● TASK ITEM
Go through the records below and return each line that has "formula" in it.

● DATA EXTRACTS
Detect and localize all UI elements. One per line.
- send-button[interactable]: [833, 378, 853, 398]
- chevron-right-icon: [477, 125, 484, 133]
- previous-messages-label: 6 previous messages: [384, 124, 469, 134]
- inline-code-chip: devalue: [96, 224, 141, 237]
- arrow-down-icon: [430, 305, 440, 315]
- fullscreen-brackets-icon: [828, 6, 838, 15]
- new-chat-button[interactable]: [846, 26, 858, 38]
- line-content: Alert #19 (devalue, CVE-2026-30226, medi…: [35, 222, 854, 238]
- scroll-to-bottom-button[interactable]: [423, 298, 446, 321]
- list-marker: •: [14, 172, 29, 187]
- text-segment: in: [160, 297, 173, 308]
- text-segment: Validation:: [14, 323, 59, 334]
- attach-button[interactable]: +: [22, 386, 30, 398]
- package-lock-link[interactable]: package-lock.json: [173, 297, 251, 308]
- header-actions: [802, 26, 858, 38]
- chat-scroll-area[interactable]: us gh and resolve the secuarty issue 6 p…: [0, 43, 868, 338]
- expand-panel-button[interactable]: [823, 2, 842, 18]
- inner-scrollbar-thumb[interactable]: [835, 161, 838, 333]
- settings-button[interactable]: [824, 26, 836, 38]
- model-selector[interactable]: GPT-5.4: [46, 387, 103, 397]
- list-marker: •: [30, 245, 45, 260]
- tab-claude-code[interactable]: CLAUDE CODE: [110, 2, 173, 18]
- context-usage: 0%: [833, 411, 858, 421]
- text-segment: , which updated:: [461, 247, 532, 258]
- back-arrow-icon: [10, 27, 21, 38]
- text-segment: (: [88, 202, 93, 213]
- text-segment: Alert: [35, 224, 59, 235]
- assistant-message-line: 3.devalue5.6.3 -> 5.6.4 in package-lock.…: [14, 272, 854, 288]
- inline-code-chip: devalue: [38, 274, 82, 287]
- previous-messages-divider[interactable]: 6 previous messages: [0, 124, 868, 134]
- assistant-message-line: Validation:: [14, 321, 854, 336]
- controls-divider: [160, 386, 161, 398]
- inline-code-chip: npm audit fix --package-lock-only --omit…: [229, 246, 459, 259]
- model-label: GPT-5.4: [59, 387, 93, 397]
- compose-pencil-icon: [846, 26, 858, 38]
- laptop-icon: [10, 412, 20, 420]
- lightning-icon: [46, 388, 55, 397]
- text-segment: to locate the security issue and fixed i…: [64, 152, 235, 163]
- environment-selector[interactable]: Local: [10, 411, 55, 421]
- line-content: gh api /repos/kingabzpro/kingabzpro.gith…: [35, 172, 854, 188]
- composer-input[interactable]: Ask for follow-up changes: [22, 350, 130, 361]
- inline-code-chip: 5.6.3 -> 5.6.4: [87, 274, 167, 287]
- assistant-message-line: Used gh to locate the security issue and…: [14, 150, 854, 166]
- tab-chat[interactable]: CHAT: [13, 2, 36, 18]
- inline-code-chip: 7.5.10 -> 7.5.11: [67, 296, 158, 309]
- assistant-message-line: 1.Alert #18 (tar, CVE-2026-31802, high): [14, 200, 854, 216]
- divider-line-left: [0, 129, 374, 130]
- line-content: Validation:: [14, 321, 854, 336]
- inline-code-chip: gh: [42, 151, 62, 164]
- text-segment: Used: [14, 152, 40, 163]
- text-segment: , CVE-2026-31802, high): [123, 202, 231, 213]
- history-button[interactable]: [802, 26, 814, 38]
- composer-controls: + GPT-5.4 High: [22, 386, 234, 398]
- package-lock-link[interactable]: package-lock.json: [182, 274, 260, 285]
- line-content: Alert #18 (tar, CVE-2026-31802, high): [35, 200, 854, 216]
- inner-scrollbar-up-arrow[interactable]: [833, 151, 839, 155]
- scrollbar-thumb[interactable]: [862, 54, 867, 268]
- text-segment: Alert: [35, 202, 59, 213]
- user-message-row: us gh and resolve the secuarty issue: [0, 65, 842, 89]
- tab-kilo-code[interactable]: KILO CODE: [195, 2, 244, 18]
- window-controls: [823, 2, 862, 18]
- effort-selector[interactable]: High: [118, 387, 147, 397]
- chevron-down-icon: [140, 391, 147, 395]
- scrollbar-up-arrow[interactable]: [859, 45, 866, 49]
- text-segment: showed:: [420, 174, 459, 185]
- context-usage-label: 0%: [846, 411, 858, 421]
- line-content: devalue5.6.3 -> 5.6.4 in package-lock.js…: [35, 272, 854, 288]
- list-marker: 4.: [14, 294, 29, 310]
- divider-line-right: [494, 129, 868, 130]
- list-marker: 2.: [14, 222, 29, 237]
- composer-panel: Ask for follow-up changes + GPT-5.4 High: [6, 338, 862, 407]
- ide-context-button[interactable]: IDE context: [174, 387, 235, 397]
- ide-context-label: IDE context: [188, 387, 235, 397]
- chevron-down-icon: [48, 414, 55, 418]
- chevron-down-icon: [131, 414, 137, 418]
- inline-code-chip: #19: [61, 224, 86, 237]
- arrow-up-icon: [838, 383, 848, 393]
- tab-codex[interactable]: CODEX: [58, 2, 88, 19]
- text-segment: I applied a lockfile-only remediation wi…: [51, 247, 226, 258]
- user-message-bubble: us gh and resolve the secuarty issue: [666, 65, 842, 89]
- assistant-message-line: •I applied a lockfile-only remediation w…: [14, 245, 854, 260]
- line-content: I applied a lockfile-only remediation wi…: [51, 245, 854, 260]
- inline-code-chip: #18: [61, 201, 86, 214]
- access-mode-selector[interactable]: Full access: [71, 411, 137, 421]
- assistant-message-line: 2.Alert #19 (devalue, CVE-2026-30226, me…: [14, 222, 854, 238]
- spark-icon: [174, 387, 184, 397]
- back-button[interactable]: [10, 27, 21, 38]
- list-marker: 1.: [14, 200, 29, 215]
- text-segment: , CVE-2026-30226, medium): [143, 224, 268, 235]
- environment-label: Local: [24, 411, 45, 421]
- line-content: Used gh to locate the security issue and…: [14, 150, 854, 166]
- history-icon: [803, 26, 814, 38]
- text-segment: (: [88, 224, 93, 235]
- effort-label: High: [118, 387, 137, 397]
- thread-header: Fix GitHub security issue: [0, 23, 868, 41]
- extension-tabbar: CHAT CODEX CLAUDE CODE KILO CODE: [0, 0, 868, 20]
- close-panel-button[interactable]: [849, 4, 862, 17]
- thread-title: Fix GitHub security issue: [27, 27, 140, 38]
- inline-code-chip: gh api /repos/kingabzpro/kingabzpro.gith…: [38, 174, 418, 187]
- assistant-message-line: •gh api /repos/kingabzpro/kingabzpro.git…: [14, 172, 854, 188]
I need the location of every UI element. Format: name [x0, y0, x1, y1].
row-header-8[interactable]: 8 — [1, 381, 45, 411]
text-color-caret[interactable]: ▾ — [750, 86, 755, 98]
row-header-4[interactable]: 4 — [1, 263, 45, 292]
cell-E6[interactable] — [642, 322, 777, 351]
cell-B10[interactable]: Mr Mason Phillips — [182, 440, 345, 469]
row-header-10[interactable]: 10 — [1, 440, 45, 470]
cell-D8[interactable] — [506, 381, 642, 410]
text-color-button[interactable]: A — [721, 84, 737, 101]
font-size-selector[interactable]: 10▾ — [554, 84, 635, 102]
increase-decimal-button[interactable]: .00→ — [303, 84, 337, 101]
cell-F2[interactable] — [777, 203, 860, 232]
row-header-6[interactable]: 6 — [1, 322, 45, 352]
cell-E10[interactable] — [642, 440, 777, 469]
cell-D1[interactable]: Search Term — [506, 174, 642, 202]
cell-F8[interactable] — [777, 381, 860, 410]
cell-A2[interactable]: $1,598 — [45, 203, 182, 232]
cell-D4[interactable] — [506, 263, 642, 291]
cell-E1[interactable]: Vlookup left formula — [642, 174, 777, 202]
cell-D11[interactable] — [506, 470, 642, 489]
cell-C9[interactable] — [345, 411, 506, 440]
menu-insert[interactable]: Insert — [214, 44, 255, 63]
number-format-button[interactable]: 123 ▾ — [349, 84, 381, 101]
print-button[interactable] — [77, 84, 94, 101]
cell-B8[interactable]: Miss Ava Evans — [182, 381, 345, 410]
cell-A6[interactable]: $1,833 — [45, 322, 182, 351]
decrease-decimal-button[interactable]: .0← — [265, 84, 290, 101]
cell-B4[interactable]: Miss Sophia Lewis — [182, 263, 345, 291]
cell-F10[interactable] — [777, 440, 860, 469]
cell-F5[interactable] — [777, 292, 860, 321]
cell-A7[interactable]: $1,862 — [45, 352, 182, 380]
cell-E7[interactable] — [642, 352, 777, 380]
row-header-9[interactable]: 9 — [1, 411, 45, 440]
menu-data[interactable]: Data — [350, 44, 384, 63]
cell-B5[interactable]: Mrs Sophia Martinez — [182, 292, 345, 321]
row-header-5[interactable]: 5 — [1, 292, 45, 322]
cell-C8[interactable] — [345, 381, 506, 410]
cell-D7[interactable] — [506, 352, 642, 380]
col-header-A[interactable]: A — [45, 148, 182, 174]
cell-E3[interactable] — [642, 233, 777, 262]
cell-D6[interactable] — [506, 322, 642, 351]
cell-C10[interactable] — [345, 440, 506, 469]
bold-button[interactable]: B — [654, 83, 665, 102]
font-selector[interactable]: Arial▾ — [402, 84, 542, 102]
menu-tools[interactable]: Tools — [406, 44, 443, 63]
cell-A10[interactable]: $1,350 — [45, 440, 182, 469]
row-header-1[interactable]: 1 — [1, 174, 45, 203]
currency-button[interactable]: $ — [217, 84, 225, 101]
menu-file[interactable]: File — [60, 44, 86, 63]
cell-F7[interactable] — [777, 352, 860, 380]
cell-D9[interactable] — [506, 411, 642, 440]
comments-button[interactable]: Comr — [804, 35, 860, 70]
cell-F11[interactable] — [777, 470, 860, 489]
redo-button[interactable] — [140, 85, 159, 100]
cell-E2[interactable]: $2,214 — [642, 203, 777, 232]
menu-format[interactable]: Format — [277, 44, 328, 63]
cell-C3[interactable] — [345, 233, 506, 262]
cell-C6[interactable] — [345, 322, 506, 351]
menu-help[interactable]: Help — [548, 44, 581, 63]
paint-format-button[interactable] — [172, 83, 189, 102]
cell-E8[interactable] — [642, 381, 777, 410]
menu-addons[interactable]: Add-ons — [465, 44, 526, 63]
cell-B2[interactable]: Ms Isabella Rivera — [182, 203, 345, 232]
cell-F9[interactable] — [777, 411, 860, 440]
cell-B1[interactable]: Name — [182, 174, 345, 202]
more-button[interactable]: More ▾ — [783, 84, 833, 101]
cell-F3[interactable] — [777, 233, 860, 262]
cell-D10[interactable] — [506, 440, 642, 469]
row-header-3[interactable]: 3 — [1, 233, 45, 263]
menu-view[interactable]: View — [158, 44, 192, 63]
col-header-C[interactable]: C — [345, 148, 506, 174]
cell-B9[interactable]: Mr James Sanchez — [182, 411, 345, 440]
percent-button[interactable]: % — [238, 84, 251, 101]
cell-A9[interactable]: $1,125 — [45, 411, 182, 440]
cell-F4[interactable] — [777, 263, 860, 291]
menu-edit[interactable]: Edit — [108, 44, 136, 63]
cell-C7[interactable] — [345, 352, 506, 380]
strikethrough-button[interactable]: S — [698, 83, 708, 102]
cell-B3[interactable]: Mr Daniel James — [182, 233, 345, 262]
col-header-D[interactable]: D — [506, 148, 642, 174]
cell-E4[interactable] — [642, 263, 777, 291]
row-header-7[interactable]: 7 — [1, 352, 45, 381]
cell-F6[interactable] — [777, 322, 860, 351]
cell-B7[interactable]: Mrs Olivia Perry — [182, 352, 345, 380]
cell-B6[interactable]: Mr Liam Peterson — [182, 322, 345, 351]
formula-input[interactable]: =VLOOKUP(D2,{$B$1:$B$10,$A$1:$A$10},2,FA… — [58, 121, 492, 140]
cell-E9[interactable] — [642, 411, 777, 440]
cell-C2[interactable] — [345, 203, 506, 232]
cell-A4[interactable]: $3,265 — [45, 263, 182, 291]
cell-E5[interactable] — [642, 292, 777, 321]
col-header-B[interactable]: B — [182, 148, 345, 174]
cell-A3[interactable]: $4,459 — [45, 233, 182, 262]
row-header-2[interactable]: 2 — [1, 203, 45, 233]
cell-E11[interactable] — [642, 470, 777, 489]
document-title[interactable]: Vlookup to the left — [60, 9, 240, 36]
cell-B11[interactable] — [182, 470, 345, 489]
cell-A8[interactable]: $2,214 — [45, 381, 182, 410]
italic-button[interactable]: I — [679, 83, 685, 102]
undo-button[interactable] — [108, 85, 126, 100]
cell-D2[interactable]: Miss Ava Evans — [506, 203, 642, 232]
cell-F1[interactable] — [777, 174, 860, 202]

● ANSWER BELOW
cell-E1[interactable]: Vlookup left formula — [642, 174, 777, 202]
formula-input[interactable]: =VLOOKUP(D2,{$B$1:$B$10,$A$1:$A$10},2,FA… — [58, 121, 492, 140]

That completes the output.